La scarsa attenzione della nostra cultura ai processi, alle attività non produttive, ricade sulle donne e sui bambini, squalificandoli. Quest’opera di minimizzazione, volta a rendere invisibili o non importanti aspetti fondamentali della relazione genitoriale e filiale, si accanisce in modo speciale nei confronti delle madri, mostrandole come futili nelle loro attività, oppure poco organizzate, emotivamente instabili e non autonome. Nello stesso tempo, la cultura narcisistica della nostra epoca offre alle madri una narrazione sostitutiva, in cui tale debolezza indotta e mistificata diviene una virtù femminile e la fonte di vantaggi secondari.
Osserva il filosofo Matteo Meschiari,
Inventarsi una donna dipendente, fragile, invalida, perennemente bisognosa di una guida significa costruire un immaginario di controllo che agisce su entrambi i sessi, fino a convincere le donne stesse a collaborare alla sua costruzione (…). Sepolte da manuali di istruzioni, controllate a vista da medici e compagni insonni, affiancate da professionisti più o meno alternativi, arenate nei mille blog in rete, le donne incinte vengono sistematicamente spaventate e per questo rinunciano all’autonomia e alla percezione di sé (…): dall’esperienza corporea, perturbante, selvatica, a una sbiadita allegoria narrativa, assecondando il flusso di una propaganda falsamente adulatoria5.

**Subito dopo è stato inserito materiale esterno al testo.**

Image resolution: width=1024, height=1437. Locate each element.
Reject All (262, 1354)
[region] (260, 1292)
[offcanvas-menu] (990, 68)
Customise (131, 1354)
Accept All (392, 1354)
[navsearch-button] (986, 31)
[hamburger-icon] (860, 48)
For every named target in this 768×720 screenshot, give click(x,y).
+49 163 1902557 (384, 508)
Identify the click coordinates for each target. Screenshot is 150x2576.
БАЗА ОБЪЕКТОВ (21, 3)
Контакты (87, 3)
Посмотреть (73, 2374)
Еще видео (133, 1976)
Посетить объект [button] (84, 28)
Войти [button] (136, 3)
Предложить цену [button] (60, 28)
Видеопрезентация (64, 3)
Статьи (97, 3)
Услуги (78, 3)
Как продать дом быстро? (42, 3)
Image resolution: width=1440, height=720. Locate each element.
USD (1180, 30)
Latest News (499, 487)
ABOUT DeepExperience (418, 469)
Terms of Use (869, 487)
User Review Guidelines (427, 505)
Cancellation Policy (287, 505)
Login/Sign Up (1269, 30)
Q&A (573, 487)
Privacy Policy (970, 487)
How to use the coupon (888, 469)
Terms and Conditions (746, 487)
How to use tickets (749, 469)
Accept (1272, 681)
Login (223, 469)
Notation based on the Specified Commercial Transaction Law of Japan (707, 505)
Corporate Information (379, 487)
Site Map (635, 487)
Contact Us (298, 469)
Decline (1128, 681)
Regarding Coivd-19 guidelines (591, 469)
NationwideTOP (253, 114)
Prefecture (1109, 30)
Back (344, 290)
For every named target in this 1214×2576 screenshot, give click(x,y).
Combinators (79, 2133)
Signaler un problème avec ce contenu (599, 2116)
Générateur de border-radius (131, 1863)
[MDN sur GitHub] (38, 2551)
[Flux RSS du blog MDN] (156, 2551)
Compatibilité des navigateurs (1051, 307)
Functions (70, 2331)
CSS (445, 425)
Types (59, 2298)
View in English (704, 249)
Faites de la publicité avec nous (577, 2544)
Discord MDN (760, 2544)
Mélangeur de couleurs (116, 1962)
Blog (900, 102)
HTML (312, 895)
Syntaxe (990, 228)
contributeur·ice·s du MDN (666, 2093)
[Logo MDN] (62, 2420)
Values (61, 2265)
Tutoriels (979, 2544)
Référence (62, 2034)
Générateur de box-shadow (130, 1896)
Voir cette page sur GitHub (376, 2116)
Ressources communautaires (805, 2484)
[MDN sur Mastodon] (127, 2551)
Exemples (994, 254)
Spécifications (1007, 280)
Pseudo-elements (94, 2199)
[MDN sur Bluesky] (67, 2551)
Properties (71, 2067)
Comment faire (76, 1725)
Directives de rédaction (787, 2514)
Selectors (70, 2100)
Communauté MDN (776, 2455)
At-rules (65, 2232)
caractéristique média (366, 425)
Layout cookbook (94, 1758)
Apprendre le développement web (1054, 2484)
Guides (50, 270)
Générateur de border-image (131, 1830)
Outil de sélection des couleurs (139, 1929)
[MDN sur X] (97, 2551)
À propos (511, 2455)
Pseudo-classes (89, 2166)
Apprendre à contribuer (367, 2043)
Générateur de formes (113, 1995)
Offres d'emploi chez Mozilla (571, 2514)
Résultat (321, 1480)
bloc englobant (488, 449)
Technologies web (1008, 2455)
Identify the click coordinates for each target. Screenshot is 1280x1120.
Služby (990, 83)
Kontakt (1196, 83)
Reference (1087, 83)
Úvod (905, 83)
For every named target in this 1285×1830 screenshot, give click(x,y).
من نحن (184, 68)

La cultura consumistica e consumante, che investe emotivamente sugli oggetti mentre disinveste sulle persone, reificandole, svuotandole di vita e di potere intrinseco, procede sempre in questo modo: sottrae forza, energia e gratificazione ai genitori, indebolendo la loro autostima, negando loro il soddisfacimento dei bisogni fondamentali del loro essere padri e madri; e poi propone in sostituzione elementi compensatori, gratificazioni fasulle, benefici elargiti dall’esterno e che creano dipendenza. Svalutazione, sostituzione: un processo di colonizzazione dell’anima in due passaggi. Clarissa Pinkola Estés, psicoterapeuta junghiana e cantastorie, ci parla di questo processo di perdita e sostituzione con simulacri ingannevoli attraverso la metafora della nota fiaba Scarpette rosse:
La donna-fera è quella che si trovava un tempo in uno stato psichico naturale e fu poi catturata da un qualche intrecciarsi di eventi, diventando pertanto eccessivamente addomesticata, e con gli istinti affievoliti. Quando le si presenta un’occasione per tornare alla sua natura selvaggia originaria, con estrema facilità è vittima di trappole e veleni6.
Riconoscere l’esistenza della trappola, della gabbia, per noi genitori fa parte di un processo di individuazione e di riappropriazione del nostro valore, potere e unicità, un recupero della nostra integrità che ci permetta di riconnetterci alle parti vitali di noi stessi e dei nostri figli.